Data subject rights 
The legislation of data protection grants to the data subjects the right to information regarding the purposes and processing of their data, the right to access, correct, delete and restrict the processing, and the right to transfer their data and contest automated individual decisions.  

To exercise the abovementioned rights, the data subject shall contact the Data Protection Officer of CP (protecaodado@cp.pt).

If the customer only provided his/her personal data through myCP, the deletion of his/her registration implies the deletion of the corresponding data. However, the deletion of myCP registration means that it is not possible to access the corresponding personal data and the purchases made. In this case, all after-sales operations (e.g.: revalidation/refund) shall be carried out in person in a ticket office or in the customer service office. 

The data subject may also submit a complaint to the competent national supervisory authority.

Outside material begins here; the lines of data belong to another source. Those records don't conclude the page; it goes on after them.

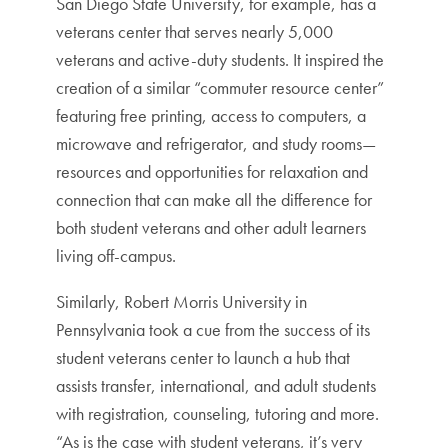
San Diego State University, for example, has a
veterans center that serves nearly 5,000
veterans and active-duty students. It inspired the
creation of a similar “commuter resource center”
featuring free printing, access to computers, a
microwave and refrigerator, and study rooms—
resources and opportunities for relaxation and
connection that can make all the difference for
both student veterans and other adult learners
living off-campus.
Similarly, Robert Morris University in
Pennsylvania took a cue from the success of its
student veterans center to launch a hub that
assists transfer, international, and adult students
with registration, counseling, tutoring and more.
“As is the case with student veterans, it’s very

Personal data storage period
When there is no specific legal requirement, the Personal Data shall be stored for no longer than is absolutely necessary, in order to comply with their purposes.  The period during which the data is stored depends on the purpose for which the information is processed.

Contacts
The data subject may contact us for any questions regarding the application of the General Data Protection Regulation by CP, through the website page of Customer Information/Contacts, the e-mail protecaodado@cp.pt or by mail sent the Data Protection Officer, CP- Comboios de Portugal, Calçada do Duque, nº 20, 1249-109, Lisbon, Portugal.

Privacy policy changes
In order to ensure the adequacy of the document, CP may change at any time this Privacy Policy, without prior notice and with immediate effect.   Such changes shall be properly advertised on the website and ticket offices and, if needed, requested the renewal of the knowledge and consent.

This Privacy Policy was updated on 15th of May 2018.